Where It Falls Short
The course assumes real fluency with Photoshop's Pen Tool and path panel going in, and it says so directly, recommending a separate Photoshop primer for anyone who needs one. That prerequisite is fair, but it means a beginner will stall in lesson four. The class is also thin on color theory beyond "pick one accent that contrasts with black," and offers no guidance on composition principles for readers who want more than "tell a small story with your object arrangement." Some path-tool quirks Froese runs into (Photoshop losing track of the active path, needing to click out and back in) are presented as unavoidable software mysteries rather than resolved cleanly, which may frustrate viewers hoping for tidier instruction.
Verdict
For an illustrator who already knows Photoshop's vector tools and wants a concrete method for injecting analog texture into digital work, this delivers real, specific value in a short runtime.
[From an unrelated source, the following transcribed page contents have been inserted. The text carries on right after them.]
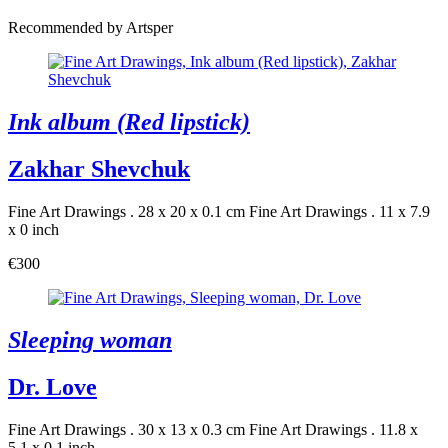
Recommended by Artsper
Ink album (Red lipstick)
Zakhar Shevchuk
Fine Art Drawings . 28 x 20 x 0.1 cm
Fine Art Drawings . 11 x 7.9
x 0 inch
€300
Sleeping woman
Dr. Love
Fine Art Drawings . 30 x 13 x 0.3 cm
Fine Art Drawings . 11.8 x
5.1 x 0.1 inch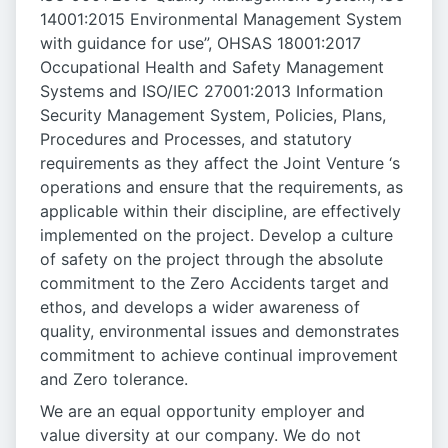
14001:2015 Environmental Management System
with guidance for use”, OHSAS 18001:2017
Occupational Health and Safety Management
Systems and ISO/IEC 27001:2013 Information
Security Management System, Policies, Plans,
Procedures and Processes, and statutory
requirements as they affect the Joint Venture ‘s
operations and ensure that the requirements, as
applicable within their discipline, are effectively
implemented on the project. Develop a culture
of safety on the project through the absolute
commitment to the Zero Accidents target and
ethos, and develops a wider awareness of
quality, environmental issues and demonstrates
commitment to achieve continual improvement
and Zero tolerance.
We are an equal opportunity employer and
value diversity at our company. We do not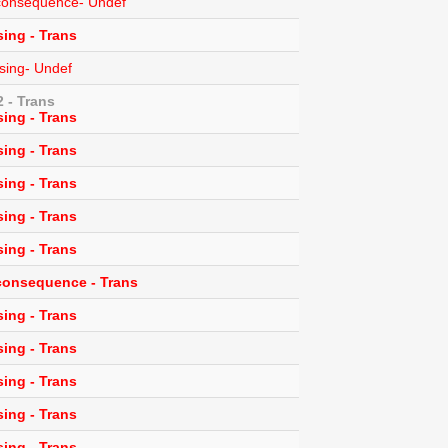
l consequence- Undef
ing - Trans
sing- Undef
 - Trans
ing - Trans
ing - Trans
ing - Trans
ing - Trans
ing - Trans
 consequence - Trans
ing - Trans
ing - Trans
ing - Trans
ing - Trans
ing - Trans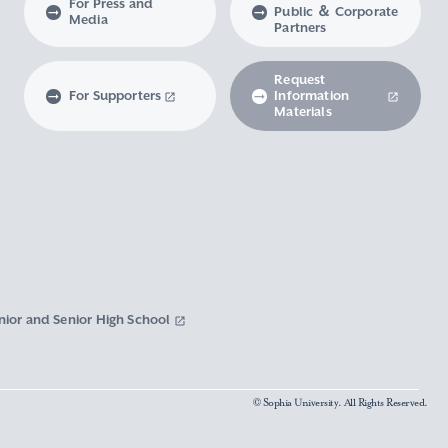
For Press and
Public ＆ Corporate
Media
Partners
Request
For Supporters
Information
Materials
nior and Senior High School
© Sophia University. All Rights Reserved.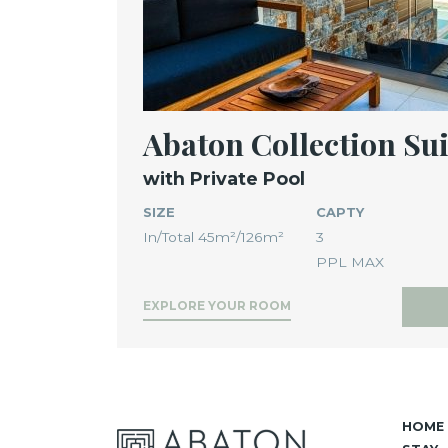
Abaton Collection Sui
with Private Pool
SIZE
CAPTY
In/Total 45m²/126m²
3
PPL MAX
EXPLORE YOUR ROOM
HOME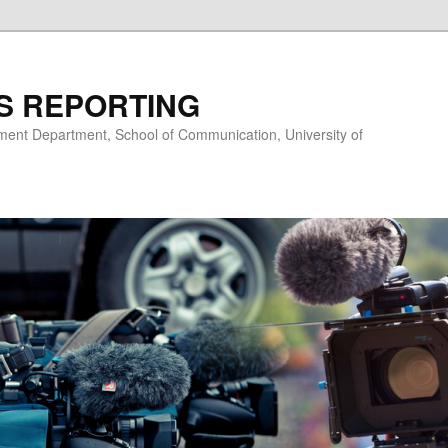
S REPORTING
nt Department, School of Communication, University of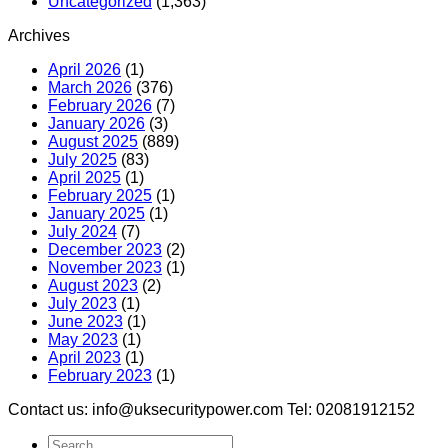
Uncategorized
(1,363)
Archives
April 2026
(1)
March 2026
(376)
February 2026
(7)
January 2026
(3)
August 2025
(889)
July 2025
(83)
April 2025
(1)
February 2025
(1)
January 2025
(1)
July 2024
(7)
December 2023
(2)
November 2023
(1)
August 2023
(2)
July 2023
(1)
June 2023
(1)
May 2023
(1)
April 2023
(1)
February 2023
(1)
Contact us: info@uksecuritypower.com Tel: 02081912152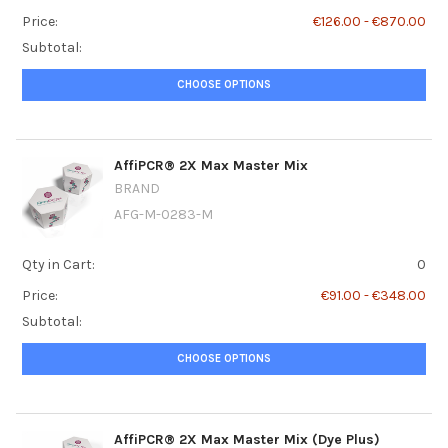
Price:
€126.00 - €870.00
Subtotal:
CHOOSE OPTIONS
AffiPCR® 2X Max Master Mix
BRAND
AFG-M-0283-M
Qty in Cart:
0
Price:
€91.00 - €348.00
Subtotal:
CHOOSE OPTIONS
AffiPCR® 2X Max Master Mix (Dye Plus)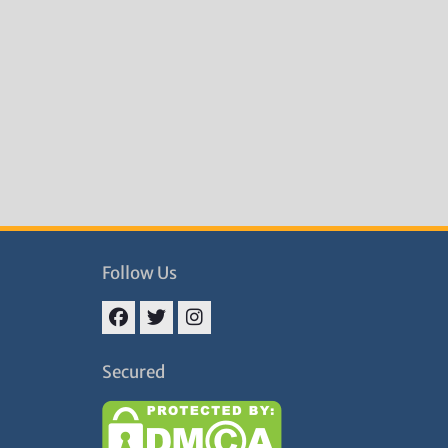
Follow Us
Facebook
Twitter
Instagram
Secured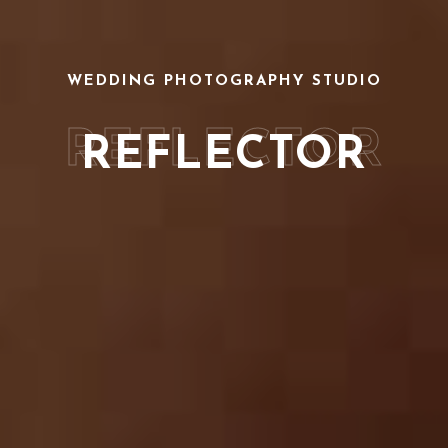
WEDDING PHOTOGRAPHY STUDIO
REFLECTOR
REFLECTOR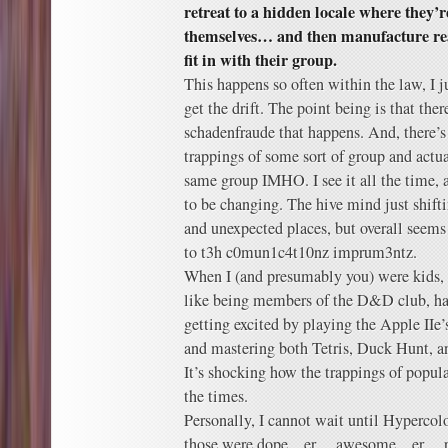
retreat to a hidden locale where they’
themselves… and then manufacture rea
fit in with their group.
This happens so often within the law, 
get the drift. The point being is that ther
schadenfraude that happens. And, there’s
trappings of some sort of group and actu
same group IMHO. I see it all the time
to be changing. The hive mind just shift
and unexpected places, but overall seems
to t3h c0mun1c4t10nz imprum3ntz.
When I (and presumably you) were kids, 
like being members of the D&D club, han
getting excited by playing the Apple IIe’
and mastering both Tetris, Duck Hunt, a
It’s shocking how the trappings of popula
the times.
Personally, I cannot wait until Hypercol
those were dope…er….awesome…er….r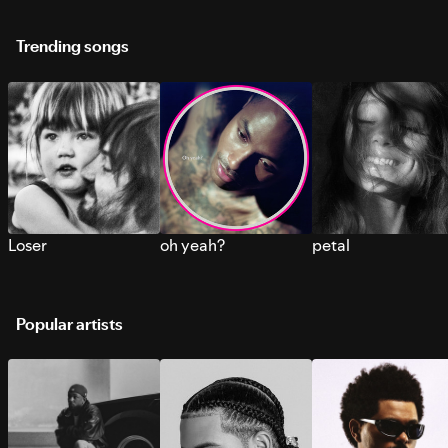
Trending songs
Loser
oh yeah?
petal
Popular artists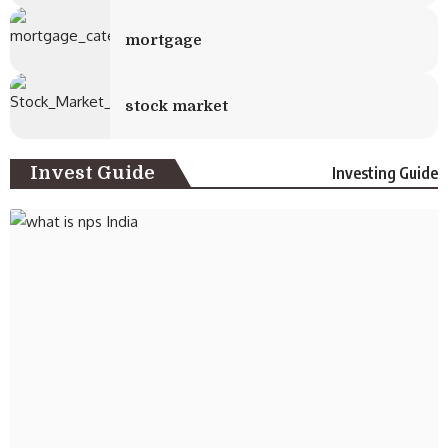
mortgage
stock market
Invest Guide
Investing Guide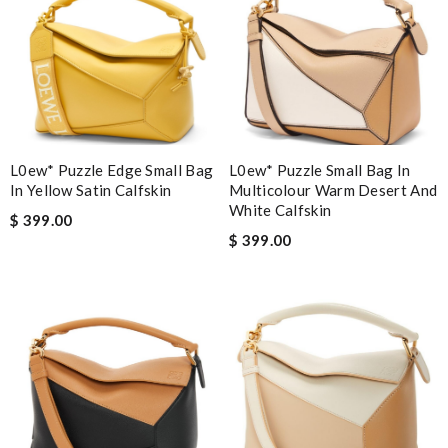
L0ew* Puzzle Edge Small Bag
L0ew* Puzzle Small Bag In
In Yellow Satin Calfskin
Multicolour Warm Desert And
White Calfskin
$ 399.00
$ 399.00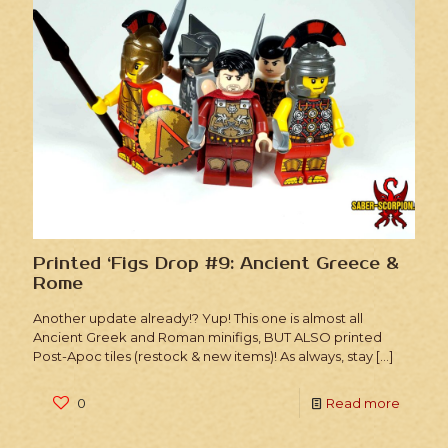
Printed ‘Figs Drop #9: Ancient Greece &
Rome
Another update already!? Yup! This one is almost all
Ancient Greek and Roman minifigs, BUT ALSO printed
Post-Apoc tiles (restock & new items)! As always, stay
[…]
0
Read more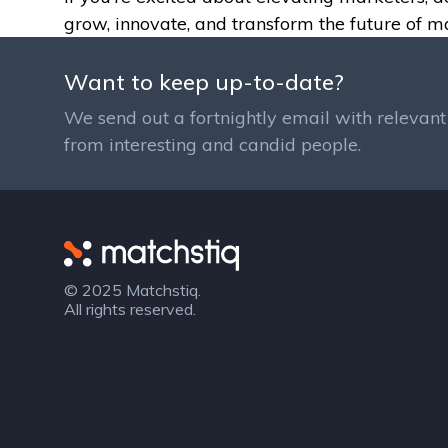
grow, innovate, and transform the future of m
Want to keep up-to-date?
We send out a fortnightly email with relevant 
from interesting and candid people.
Matchstiq
© 2025 Matchstiq.
All rights reserved.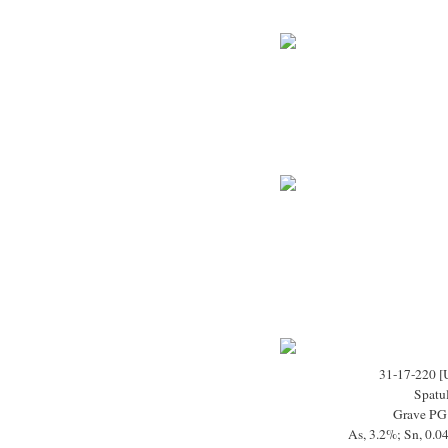
31-17-220 [
Spatu
Grave PG
As, 3.2%; Sn, 0.0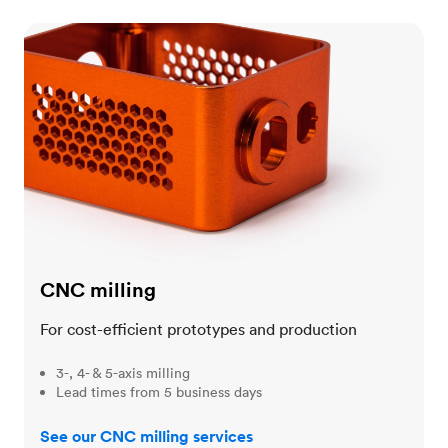
CNC milling
CNC milling
For cost-efficient prototypes and production
3-, 4- & 5-axis milling
Lead times from 5 business days
See our CNC milling services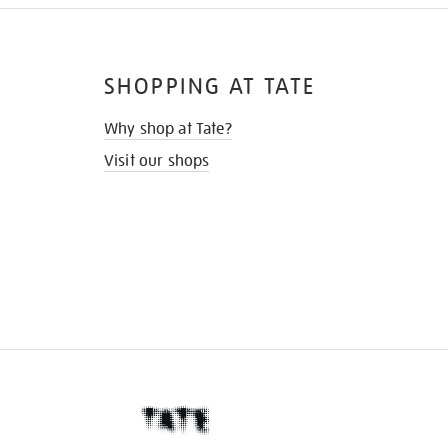
SHOPPING AT TATE
Why shop at Tate?
Visit our shops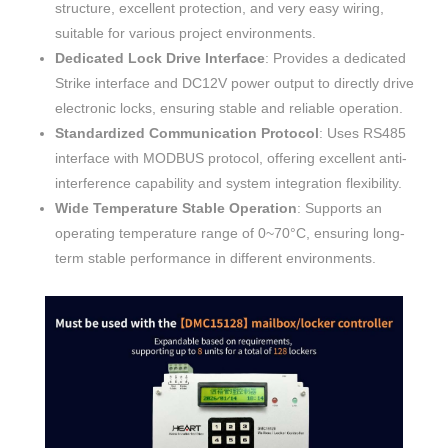
structure, excellent protection, and very easy wiring,
suitable for various project environments.
Dedicated Lock Drive Interface
: Provides a dedicated
Strike interface and DC12V power output to directly drive
electronic locks, ensuring stable and reliable operation.
Standardized Communication Protocol
: Uses RS485
interface with MODBUS protocol, offering excellent anti-
interference capability and system integration flexibility.
Wide Temperature Stable Operation
: Supports an
operating temperature range of 0~70°C, ensuring long-
term stable performance in different environments.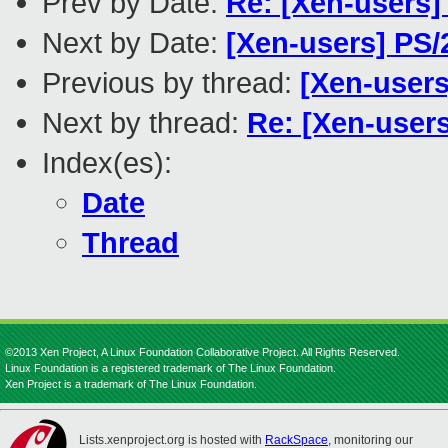
Prev by Date:
Re: [Xen-users]
Next by Date:
[Xen-users] PS
Previous by thread:
[Xen-users
Next by thread:
Re: [Xen-users
Index(es):
Date
Thread
©2013 Xen Project, A Linux Foundation Collaborative Project. All Rights Reserved.
Linux Foundation is a registered trademark of The Linux Foundation.
Xen Project is a trademark of The Linux Foundation.
Lists.xenproject.org is hosted with
RackSpace
, monitoring our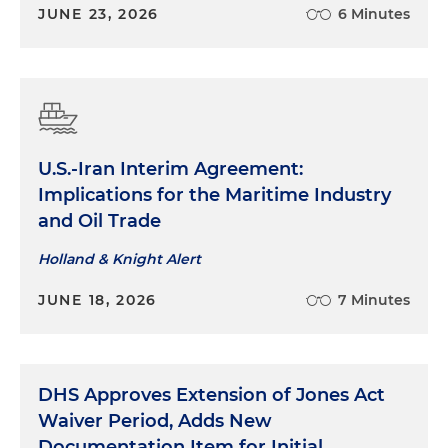
JUNE 23, 2026
6 Minutes
U.S.-Iran Interim Agreement:
Implications for the Maritime Industry
and Oil Trade
Holland & Knight Alert
JUNE 18, 2026
7 Minutes
DHS Approves Extension of Jones Act
Waiver Period, Adds New
Documentation Item for Initial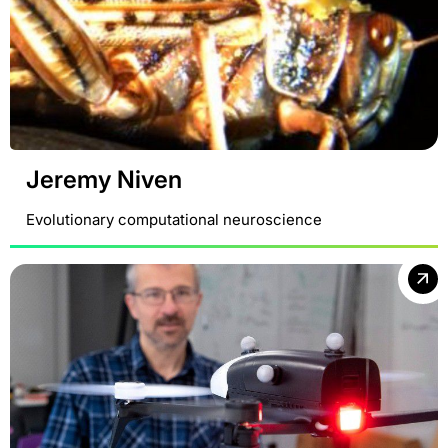
Jeremy Niven
Evolutionary computational neuroscience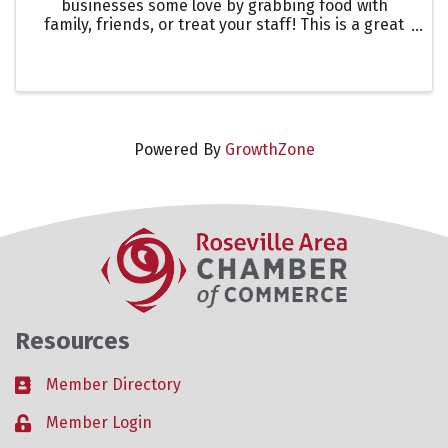
businesses some love by grabbing food with
family, friends, or treat your staff! This is a great
way to showcase one of our many restaurants in
the Roseville Area. Let them know you are there to
support ...
Powered By
GrowthZone
Resources
Member Directory
Business card icon
Member Login
Lock icon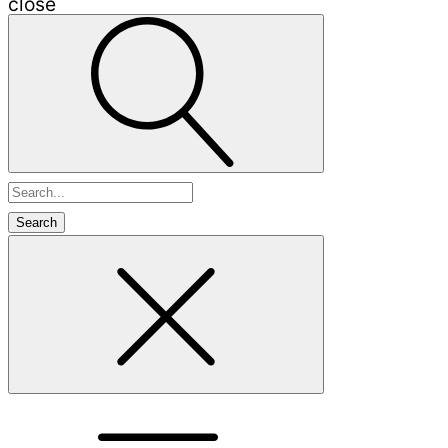
close
Search
for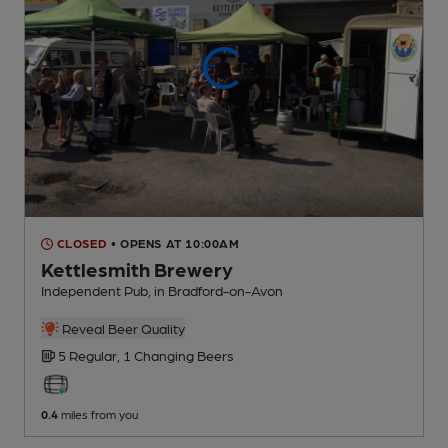
CLOSED
• OPENS AT 10:00AM
Kettlesmith Brewery
Independent Pub
, in Bradford-on-Avon
Reveal Beer Quality
5 Regular,
1 Changing
Beers
0.4
miles from you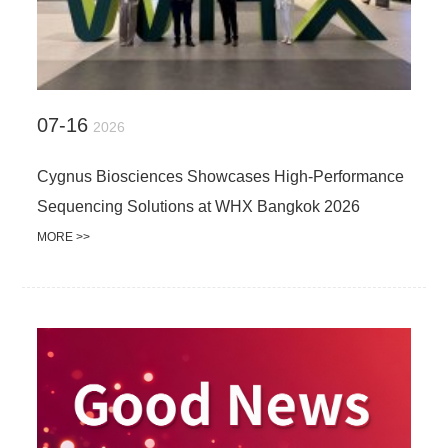
07-16
2026
Cygnus Biosciences Showcases High-Performance
Sequencing Solutions at WHX Bangkok 2026
MORE >>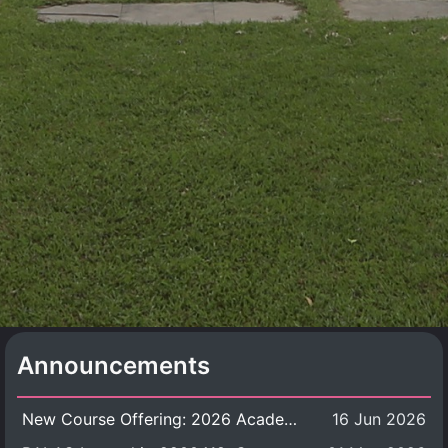
Announcements
New Course Offering: 2026 Academic Year, Semester 1
16 Jun 2026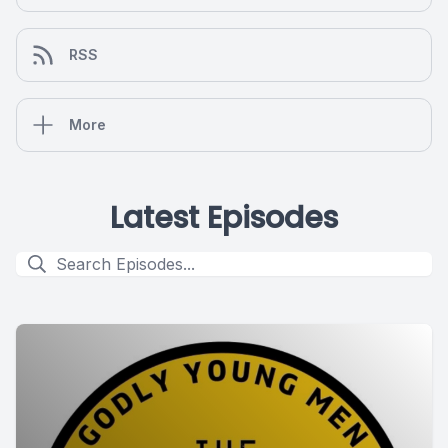
RSS
More
Latest Episodes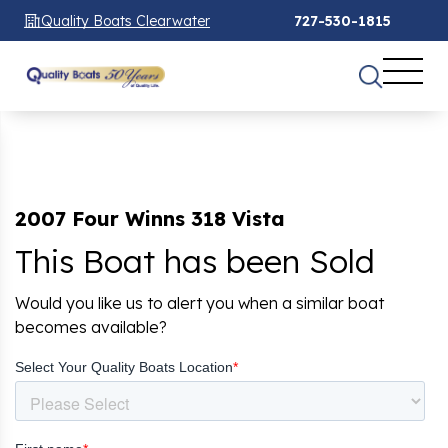
Quality Boats Clearwater
727-530-1815
2007 Four Winns 318 Vista
This Boat has been Sold
Would you like us to alert you when a similar boat
becomes available?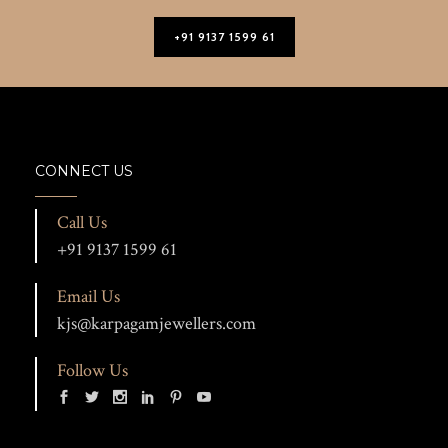
+91 9137 1599 61
CONNECT US
Call Us
+91 9137 1599 61
Email Us
kjs@karpagamjewellers.com
Follow Us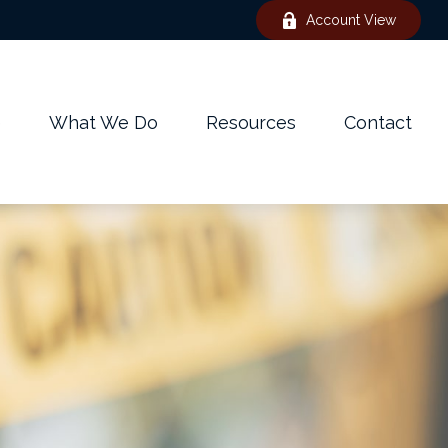
Account View
e
What We Do
Resources
Contact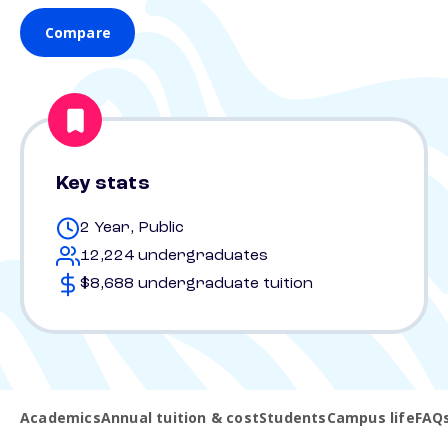
Compare
Key stats
2 Year, Public
12,224 undergraduates
$8,688 undergraduate tuition
Academics
Annual tuition & cost
Students
Campus life
FAQ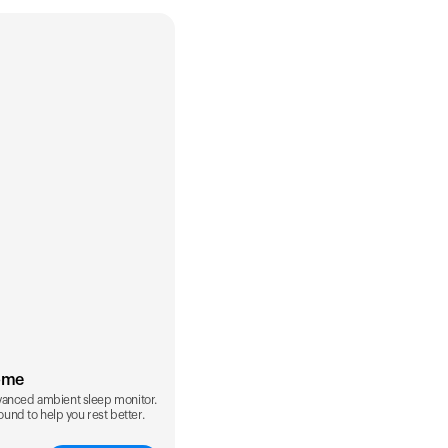
ome
vanced ambient sleep monitor.
sound to help you rest better.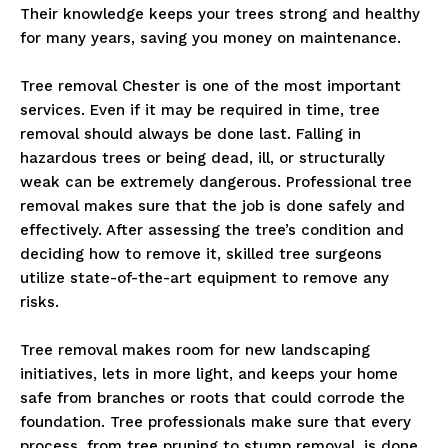
Their knowledge keeps your trees strong and healthy
for many years, saving you money on maintenance.
Tree removal Chester is one of the most important
services. Even if it may be required in time, tree
removal should always be done last. Falling in
hazardous trees or being dead, ill, or structurally
weak can be extremely dangerous. Professional tree
removal makes sure that the job is done safely and
effectively. After assessing the tree’s condition and
deciding how to remove it, skilled tree surgeons
utilize state-of-the-art equipment to remove any
risks.
Tree removal makes room for new landscaping
initiatives, lets in more light, and keeps your home
safe from branches or roots that could corrode the
foundation. Tree professionals make sure that every
process, from tree pruning to stump removal, is done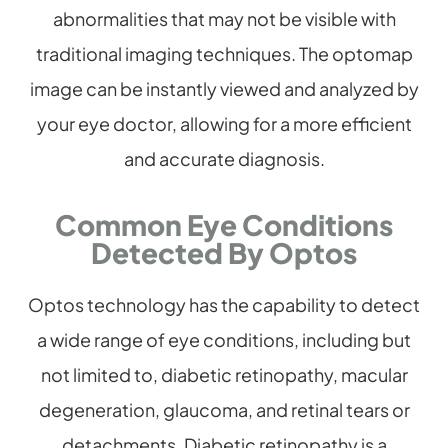
abnormalities that may not be visible with
traditional imaging techniques. The optomap
image can be instantly viewed and analyzed by
your eye doctor, allowing for a more efficient
and accurate diagnosis.
Common Eye Conditions
Detected By Optos
Optos technology has the capability to detect
a wide range of eye conditions, including but
not limited to, diabetic retinopathy, macular
degeneration, glaucoma, and retinal tears or
detachments. Diabetic retinopathy is a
It is not a broad illustration education, and it should not be judged as one.
The standout
The Alpha-channel workflow for turning a scanned ink mark into a scalable Smart Object masked precisely inside a vector shape is the one technique worth the whole class.
What you will learn
- Brainstorming and sketching five personal objects into a cohesive postcard composition
- Building a base illustration in Photoshop using the Pen Tool to trace sketches into flat vector shapes
- Choosing a restrained two-color palette (black plus one accent) for print-ready cohesion
- Making physical ink marks and textures with a nib pen and round brushes on paper
- Scanning ink work at 600 DPI and cleaning it with Levels adjustments to isolate pure black lines
- Compositing scanned textures into Photoshop via Alpha channels, selections, and Smart Objects so they scale without quality loss
Best for: Illustrators and designers with working Photoshop and Pen Tool skills who want a repeatable method for adding hand-drawn texture to otherwise clean digital work.
Skip it if: Total beginners to Photoshop, or anyone wanting a broad drawing or painting course rather than one narrow mixed-media technique.